Yolun başındayken alınmalı bazı kararlar. Tanınırlık mı kazanmak istiyorsun, saygınlık mı?
Saygınlık derseniz, benim yıllardır izlediğim yolu öneririm. Sektörünün inceliklerini çöz. Başarılı şeyler yap ve sergile. Göründüğü kadar zor. Zaten herkesin yapabileceği kadar kolay olan şey, nasıl saygınlık getirsin ki? Saygı her zaman ortaya koyulan çaba miktarınca gıdım gıdım kazanılır.
Ama…
Tanınırlık diyorsanız, benim de bundan sonra önemsediklerimdir tanınırlığı getiren.
Eğlence (entertainment). Yada ciddiyet dışında kalan şeyler…
Hedef seçimine göre yöntem de bariz olarak değişiyor, fark edeceksiniz.
İşinle ilgili sektörel bir çaba ortaya koyarsın. Ne olur? Hak ettiği değeri görmeyebilir. (sebeplerine gelicem)
Ama sadece psikolojiyle yetinmemiş ve sosyolojiyide içine katmış bir pazarlamacı şunu mutlaka görmelidir.
Fikirlerin, söylediklerin, çabaların, ürünlerin, başarıların ve yayılmasını istediğin herhangi birşey…
Bunlar tanınırlığına bağlıdır. Ve tanınırlık da demografiye göbekten bağlıdır. Basitçe bir örnek. En yeni jenerasyon? Z kuşağı deniliyor. Kişisel markalaşmak mı istiyorsun. Onlarla sırt sırta vermen gerek. Bir şekilde sergilediklerinin bir kısımları ergenlere de seslenmeli.
Bakın onlar sizin sektörel dil ve üslubunuzu çok bilmezler. Çaba, başarı ve saygınlık denilen şeyler için daha çok yenidirler.(genelleme yapıyorum çünkü zaten sosyolojide istisnalar önemsenmez)
İnsanlık boyunca en genç kuşak her zaman daha az ciddi meseleler, eğlence-makara, sansasyon, dedikodu ve gündem mikropluğuyla geçirir vaktini.

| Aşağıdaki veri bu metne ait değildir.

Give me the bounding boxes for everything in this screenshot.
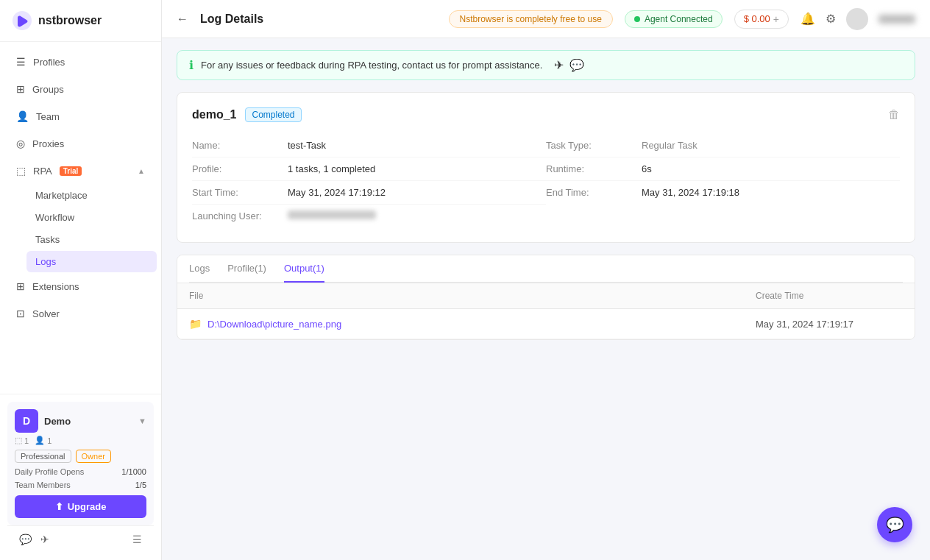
badge-owner: Owner — [76, 450, 111, 463]
user-card: D Demo ▼ ⬚ 1 👤 1 Professional Owner — [7, 402, 154, 525]
sidebar-item-rpa[interactable]: ⬚ RPA Trial ▲ — [4, 157, 157, 184]
profiles-icon: ☰ — [16, 56, 26, 68]
logs-label: Logs — [35, 256, 56, 267]
info-icon: ℹ — [189, 58, 194, 72]
sidebar-item-groups-label: Groups — [32, 84, 64, 95]
name-label: Name: — [192, 140, 288, 151]
sidebar-item-marketplace[interactable]: Marketplace — [26, 185, 157, 206]
solver-icon: ⊡ — [16, 308, 25, 319]
table-row: 📁 D:\Download\picture_name.png May 31, 2… — [177, 309, 915, 339]
tab-output[interactable]: Output(1) — [284, 255, 324, 283]
workflow-label: Workflow — [35, 212, 74, 223]
tabs-container: Logs Profile(1) Output(1) — [177, 255, 915, 283]
end-time-label: End Time: — [546, 187, 642, 198]
chat-bubble-button[interactable]: 💬 — [877, 507, 912, 542]
tabs: Logs Profile(1) Output(1) — [189, 255, 903, 283]
task-type-value: Regular Task — [642, 140, 698, 151]
balance-amount: $ 0.00 — [744, 13, 770, 24]
sidebar-item-team[interactable]: 👤 Team — [4, 103, 157, 130]
launching-user-blurred — [288, 210, 376, 219]
menu-toggle-icon[interactable]: ☰ — [132, 534, 142, 545]
sidebar-bottom: D Demo ▼ ⬚ 1 👤 1 Professional Owner — [0, 394, 161, 560]
sidebar-item-tasks[interactable]: Tasks — [26, 229, 157, 250]
upgrade-button[interactable]: ⬆ Upgrade — [15, 495, 146, 518]
sidebar-nav: ☰ Profiles ⊞ Groups 👤 Team ◎ Proxies ⬚ R… — [0, 42, 161, 394]
team-icon: 👤 — [16, 110, 29, 122]
log-title: demo_1 — [192, 108, 236, 121]
user-name: Demo — [44, 416, 132, 427]
col-time-header: Create Time — [756, 291, 903, 301]
settings-icon[interactable]: ⚙ — [826, 12, 836, 26]
logo-icon — [12, 10, 32, 31]
log-details-left: Name: test-Task Profile: 1 tasks, 1 comp… — [192, 134, 546, 227]
log-details-right: Task Type: Regular Task Runtime: 6s End … — [546, 134, 900, 227]
team-members-label: Team Members — [15, 481, 71, 489]
agent-status: Agent Connected — [625, 10, 723, 28]
sidebar-item-solver[interactable]: ⊡ Solver — [4, 300, 157, 327]
notification-icon[interactable]: 🔔 — [801, 12, 815, 26]
user-avatar-topbar[interactable] — [846, 8, 868, 30]
user-header: D Demo ▼ — [15, 409, 146, 433]
back-button[interactable]: ← — [177, 13, 188, 26]
sidebar-item-profiles[interactable]: ☰ Profiles — [4, 49, 157, 75]
task-type-row: Task Type: Regular Task — [546, 134, 900, 157]
user-badges: Professional Owner — [15, 450, 146, 463]
extensions-label: Extensions — [32, 281, 79, 292]
delete-icon[interactable]: 🗑 — [888, 108, 900, 121]
end-time-row: End Time: May 31, 2024 17:19:18 — [546, 181, 900, 204]
discord-link-icon[interactable]: 💬 — [569, 58, 584, 72]
sidebar-item-workflow[interactable]: Workflow — [26, 207, 157, 228]
user-menu-chevron[interactable]: ▼ — [138, 417, 146, 425]
daily-profile-label: Daily Profile Opens — [15, 467, 84, 476]
avatar-initial: D — [23, 415, 30, 427]
content-area: ℹ For any issues or feedback during RPA … — [162, 38, 930, 560]
discord-icon[interactable]: 💬 — [19, 534, 32, 545]
agent-status-text: Agent Connected — [645, 14, 713, 24]
launching-user-row: Launching User: — [192, 205, 546, 227]
telegram-icon[interactable]: ✈ — [40, 534, 49, 545]
file-link[interactable]: D:\Download\picture_name.png — [207, 319, 756, 330]
solver-label: Solver — [32, 308, 60, 319]
chevron-up-icon: ▲ — [138, 167, 145, 175]
member-count: 👤 1 — [35, 436, 52, 445]
log-details-card: demo_1 Completed 🗑 Name: test-Task Profi… — [177, 92, 915, 243]
member-icon: 👤 — [35, 436, 45, 445]
sidebar: nstbrowser ☰ Profiles ⊞ Groups 👤 Team ◎ … — [0, 0, 162, 560]
chat-icon: 💬 — [886, 516, 904, 534]
balance-plus-button[interactable]: + — [773, 13, 779, 25]
telegram-link-icon[interactable]: ✈ — [554, 58, 564, 72]
profile-row: Profile: 1 tasks, 1 completed — [192, 157, 546, 181]
runtime-label: Runtime: — [546, 163, 642, 174]
tab-profile[interactable]: Profile(1) — [227, 255, 266, 283]
rpa-left: ⬚ RPA Trial — [16, 165, 82, 177]
launching-user-label: Launching User: — [192, 210, 288, 221]
footer-social-icons: 💬 ✈ — [19, 534, 49, 545]
runtime-value: 6s — [642, 163, 652, 174]
file-create-time: May 31, 2024 17:19:17 — [756, 319, 903, 330]
extensions-icon: ⊞ — [16, 280, 25, 292]
sidebar-item-proxies[interactable]: ◎ Proxies — [4, 130, 157, 157]
tasks-label: Tasks — [35, 234, 60, 245]
tab-logs[interactable]: Logs — [189, 255, 210, 283]
runtime-row: Runtime: 6s — [546, 157, 900, 181]
col-file-header: File — [189, 291, 756, 301]
end-time-value: May 31, 2024 17:19:18 — [642, 187, 739, 198]
sidebar-item-profiles-label: Profiles — [33, 57, 65, 68]
upgrade-icon: ⬆ — [55, 501, 63, 512]
groups-icon: ⊞ — [16, 83, 25, 95]
trial-badge: Trial — [60, 166, 82, 176]
logo: nstbrowser — [0, 0, 161, 42]
logo-text: nstbrowser — [38, 14, 102, 27]
browser-icon: ⬚ — [15, 436, 22, 445]
sidebar-footer: 💬 ✈ ☰ — [7, 525, 154, 553]
rpa-label: RPA — [33, 166, 52, 177]
marketplace-label: Marketplace — [35, 190, 88, 201]
sidebar-item-groups[interactable]: ⊞ Groups — [4, 76, 157, 102]
free-banner: Nstbrowser is completely free to use — [449, 10, 613, 28]
start-time-label: Start Time: — [192, 187, 288, 198]
sidebar-item-extensions[interactable]: ⊞ Extensions — [4, 273, 157, 300]
info-banner: ℹ For any issues or feedback during RPA … — [177, 50, 915, 80]
output-section: Logs Profile(1) Output(1) File Create Ti… — [177, 255, 915, 340]
sidebar-item-logs[interactable]: Logs — [26, 251, 157, 272]
page-title: Log Details — [200, 13, 263, 26]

Mikropluk diyorum, yani kendi gündeminde ne varsa onu çevresine bulaştırır anlamında. Onlar yeryüzünün en sosyalleridir. Sosyal medyanın da en aktifleri.
Ve onlar, bulaştırdığınız şeylerin en iyi taşıyıcılarıdırlar, yayılma gücü onlarda.
Aradaki keskinliği anlamanız için diğer aklı başında, sorumluluk sahibi olanlara bakalım şimdi.
Bu, 24 yaş sonrasına denk gelir takriben. İş, sorumluluk, mantık ve olgunluk sinmeye başlar bu yaşlardan sonra. Aile kurmuş olsun yada olmasın dünya kadar sorumlulukları vardır yeterince.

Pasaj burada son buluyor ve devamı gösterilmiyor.